13 Nights: The Witch

Devil's territories
von Thomas Hemsley

Der Glaube versetzt Berge. Der Glaube zersetzt Bande… vor allem erst mal die der Familie.

Der wahre Sündenfall des strenggläubigen Menschen kommt, wenn seine Liebe und Hinwendung zu Gott größer ist als für seine Nächsten, vor allem seine Familie. Wenn Gott an erster Stelle ist, dann entstehen unweigerlich Risse, die im harmlosesten Fall zu einer inneren Abwendung führen, im schlimmsten zu Ablehnung und Verachtung, zu Verdammung, Hass und Gewalt. Wenn ein Vater zwar alles Erdenkliche für seine Kinder tut, diese sich dann aber auf eine Art entwickeln (nicht nur sexuell, aber auch), die dem rigiden Regelkorsett Gottes entgegensteht, dann kann die dominierende Achtung Gottes dazu führen, die eigene Tochter als Hexe zu verdammen. Dieses Problem ist aber nicht eines einer fernen Zeit, in der man noch an Hexen glaubte, sondern durchzieht die Welt der fundamentalistischen und repressiven Religionen auch heute noch, nur eben in anderer Form: Da werden unkeusch lebende Jugendliche exkommuniziert und von der Familie auf die Straße gesetzt, da werden erwachsene Söhne und Töchter, die sich für einen anderen Glauben interessieren, in einen anderen hineinheiraten oder vom Glauben abfallen, enterbt etc. pp. Das sind noch die harmloseren Ausformungen.

Zwar wird selten darüber gesprochen, aber warum die frühen Siedler so strenggläubig waren, hat nichts mit religiösem Kolonialismus zu tun, oder Flucht vor einem sündigen Europa, sondern damit, dass ein solches Unterfangen damals eine Art von Wagemut brauchte, den ein Mensch nur aufbringen kann, wenn er fest glaubt: Die älteren Kinder in dem Film wurden ja noch in Europa geboren, das heißt die Familie musste ihr ganzes Leben zurücklassen, sich mit quasi nichts als sich selbst und dem Glauben auf eine langwierige Todesfahrt begeben, um dann zu versuchen, in einer gänzlich fremden Welt ein neues Leben aufzubauen. Das waren keine Billigurlauber, aber das waren auch keine schon in der Neuen Welt gefestigten und reichen, Sklaven haltenden founding fathers, die sich eine intellektuelle Skepis gegenüber Religion leisten konnten. Und diese fremde Welt war zum einen ein mögliches gelobtes Land, ein Zion für Christen, ihr eigenes Land von Milch und Honig. Und sie war zugleich, wie Cotton Mather – heutzutage vor allem bekannt durch die Hexenprozesse von Salem, Massachusetts, ungefähr 60 Jahre nach der Handlung des Films – die unzivilisierte (ergo nicht christianisierte) Wildnis, ja die ganze Neue Welt nannte: „Devil’s territories“.

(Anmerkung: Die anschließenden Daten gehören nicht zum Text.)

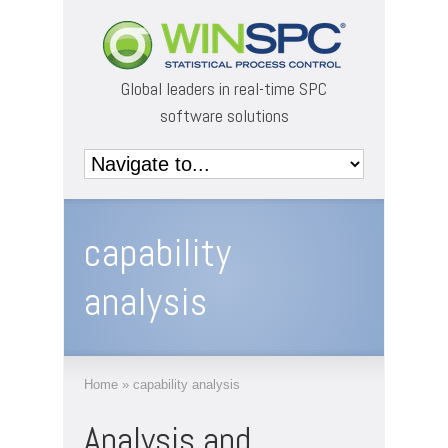
Global leaders in real-time SPC
software solutions
capability
analysis
Home
»
capability analysis
Analysis and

Orthodoxer Glauben fundiert die Welt auf der Überzeugung des Wissens. Zu der Zeit, als die Menschen nicht viel über die Welt wussten, bedeutete Glauben, dass Himmel und Hölle, Gott und Teufel, Dämonen, Magie und Hexen schlicht und ergreifend Realität waren. Die titelgebenden folk tales und Legenden waren keine als „Spukgeschichten“ fiktionalisierten Erzählungen, sondern Teil der mündlichen Überlieferung von Nachrichten und Klatsch und Tratsch über ungeklärte Vorkommnisse in den Teufelsterritorien außerhalb der Siedlungen.

Die unglaubliche Kraft des Films und seine inszenatorische wie inhaltliche Stärke ist, dass nicht nur versucht wurde, Kleidung und Sprache möglichst authentisch zu rekonstruieren, sondern dass zudem die Figuren so ernst genommen werden, dass der Film teils ihre Perspektive einnimmt, ihre Wahrnehmung ihrer Realität – und in der gibt es eben Hexen. Sie sind nicht als Wahnvorstellungen inszeniert, sondern als reale Entitäten. Das ist die konzeptuelle Grundlage für die barbarische Entscheidung, die Tochter als Hexe zu denunzieren und zu verstoßen, die dann nur folgerichtig eine neue Familie – und einen neuen Glauben – sucht und findet.